Event Retention and the Default TTL

One of the most important things to understand about Kubernetes events is that they are ephemeral by default. The kube-apiserver has a default event time-to-live (TTL) of 1 hour. After that, events are garbage-collected from etcd.

This means that if you look at events after an incident that happened two hours ago, they will already be gone. This is one of the main reasons teams set up event exporters (covered in the next section). The short default TTL is intentional -- events can be high-volume in large clusters, and storing them indefinitely in etcd would increase storage and memory pressure on the control plane.

Configuring the Event TTL

You can change the default TTL by passing the --event-ttl flag to the kube-apiserver:

# In the kube-apiserver manifest (e.g., /etc/kubernetes/manifests/kube-apiserver.yaml)
spec:
  containers:
  - command:
    - kube-apiserver
    - --event-ttl=6h
    # ... other flags

Increasing the TTL gives you a longer window to inspect events, but it also increases the load on etcd since more objects are stored.
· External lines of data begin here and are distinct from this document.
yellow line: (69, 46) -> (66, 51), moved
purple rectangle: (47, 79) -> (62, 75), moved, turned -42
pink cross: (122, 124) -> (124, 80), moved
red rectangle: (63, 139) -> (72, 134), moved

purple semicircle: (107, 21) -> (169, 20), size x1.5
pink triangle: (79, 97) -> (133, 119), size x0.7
For most production clusters, 2-6 hours is a reasonable range. Beyond that, you should be exporting events to an external system.
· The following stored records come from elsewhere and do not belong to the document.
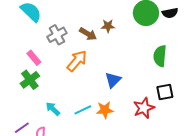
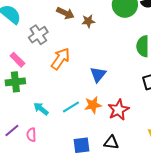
brown arrow: (88, 34) -> (65, 13), moved
green cross: (30, 80) -> (15, 82), turned 36
red star: (144, 108) -> (118, 110), moved

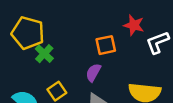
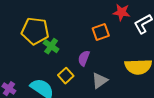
purple semicircle: (93, 73) -> (84, 58), moved

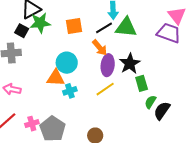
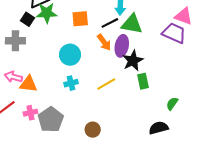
pink triangle: (177, 15) -> (184, 16), turned -36
purple ellipse: (108, 65) -> (122, 46), moved
orange triangle: (56, 78) -> (28, 84), moved
green semicircle: (150, 102) -> (172, 104), moved
black semicircle: (162, 111) -> (159, 128), moved, turned 36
If you are planning a cluster upgrade, be aware that changes to apiserver flags may need to be reapplied. Our Kubernetes upgrade checklist covers these considerations.

Exporting Events for Long-Term Observability

Since events are garbage-collected after the TTL expires, exporting them to an external logging or observability platform is essential for production clusters. Several tools are available for this purpose.

Kubernetes Event Exporter

The Kubernetes Event Exporter (originally by OpenPolicyAgent, now maintained by Resmo) watches the event stream and forwards events to sinks like Elasticsearch, OpenSearch, Slack, webhooks, or files.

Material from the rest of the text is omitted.